### EXERCISE PROMPT
Show the lines below that contain the string "тягачи".

### RECORDS TO PROCESS
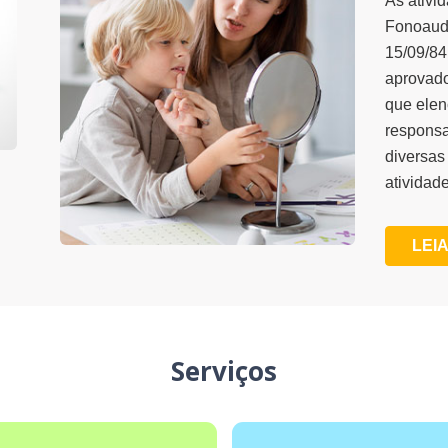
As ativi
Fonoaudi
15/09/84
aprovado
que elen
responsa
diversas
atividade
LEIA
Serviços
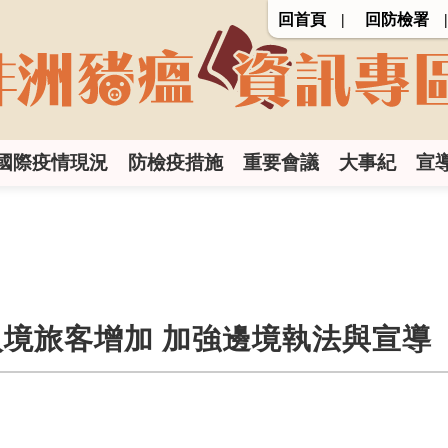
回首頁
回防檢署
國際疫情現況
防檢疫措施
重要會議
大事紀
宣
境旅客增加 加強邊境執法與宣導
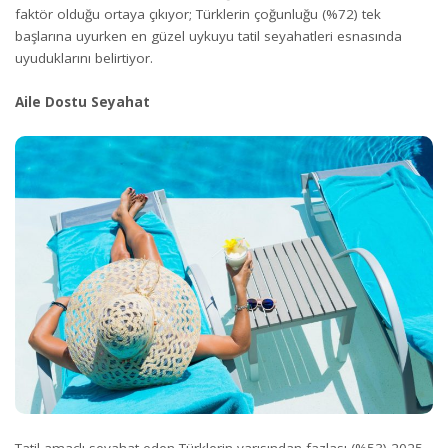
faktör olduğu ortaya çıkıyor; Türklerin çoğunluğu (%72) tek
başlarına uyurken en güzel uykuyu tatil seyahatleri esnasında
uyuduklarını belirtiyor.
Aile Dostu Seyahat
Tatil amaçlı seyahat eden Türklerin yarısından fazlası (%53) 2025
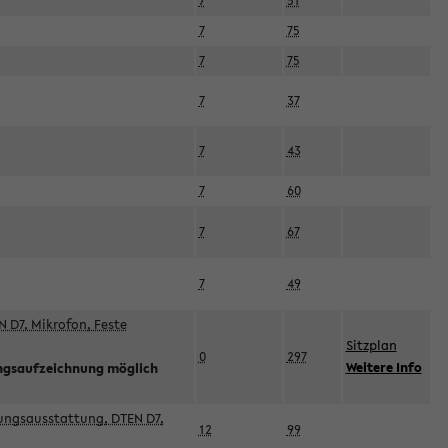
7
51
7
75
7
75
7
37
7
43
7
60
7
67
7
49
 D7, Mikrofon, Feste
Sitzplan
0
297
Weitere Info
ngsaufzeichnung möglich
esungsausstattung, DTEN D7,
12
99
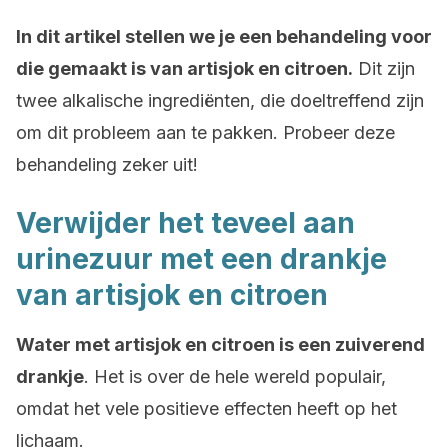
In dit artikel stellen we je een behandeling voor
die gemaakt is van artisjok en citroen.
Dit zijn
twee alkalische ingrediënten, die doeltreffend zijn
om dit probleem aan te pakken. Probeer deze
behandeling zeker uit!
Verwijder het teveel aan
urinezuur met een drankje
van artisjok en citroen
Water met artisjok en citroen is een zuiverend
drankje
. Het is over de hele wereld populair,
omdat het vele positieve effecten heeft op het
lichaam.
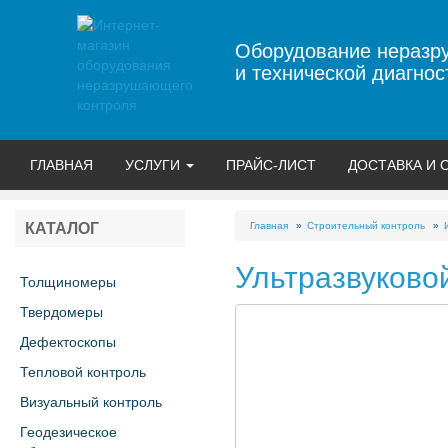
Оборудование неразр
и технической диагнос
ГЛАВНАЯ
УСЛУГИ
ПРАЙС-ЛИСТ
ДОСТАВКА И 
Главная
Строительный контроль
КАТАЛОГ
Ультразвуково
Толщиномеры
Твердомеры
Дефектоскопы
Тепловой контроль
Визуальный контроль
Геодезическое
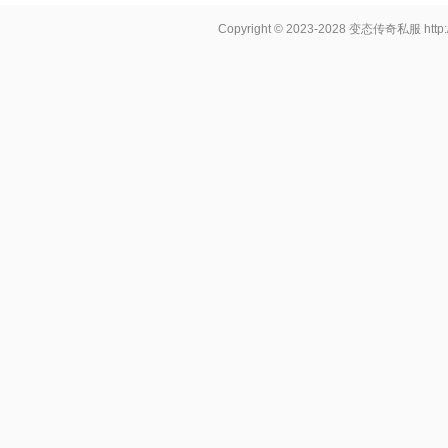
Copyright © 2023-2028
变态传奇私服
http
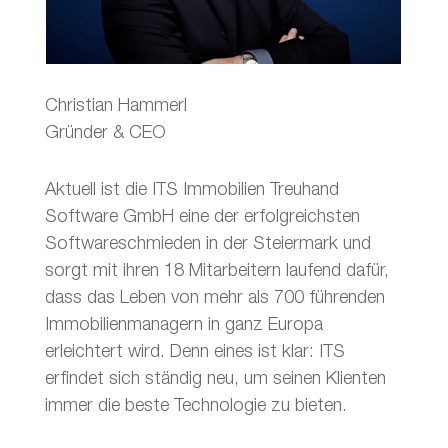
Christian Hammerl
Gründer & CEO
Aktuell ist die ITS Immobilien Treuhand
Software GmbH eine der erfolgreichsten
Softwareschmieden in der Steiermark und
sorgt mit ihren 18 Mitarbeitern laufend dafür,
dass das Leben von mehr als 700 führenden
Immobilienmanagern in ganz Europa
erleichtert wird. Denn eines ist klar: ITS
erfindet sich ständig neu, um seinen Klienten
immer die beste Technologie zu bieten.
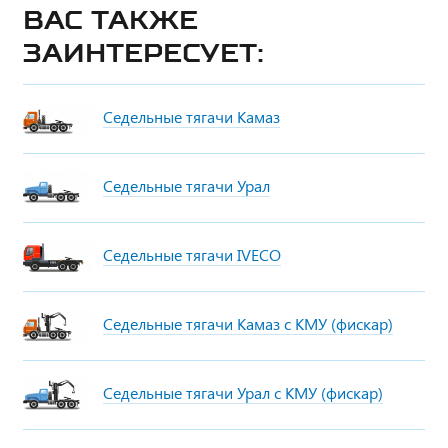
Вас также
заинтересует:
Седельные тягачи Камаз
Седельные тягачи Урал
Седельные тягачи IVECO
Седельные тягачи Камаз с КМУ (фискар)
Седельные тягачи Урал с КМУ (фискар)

### TASK ANSWER
Седельные тягачи Камаз
Седельные тягачи Урал
Седельные тягачи IVECO
Седельные тягачи Камаз с КМУ (фискар)
Седельные тягачи Урал с КМУ (фискар)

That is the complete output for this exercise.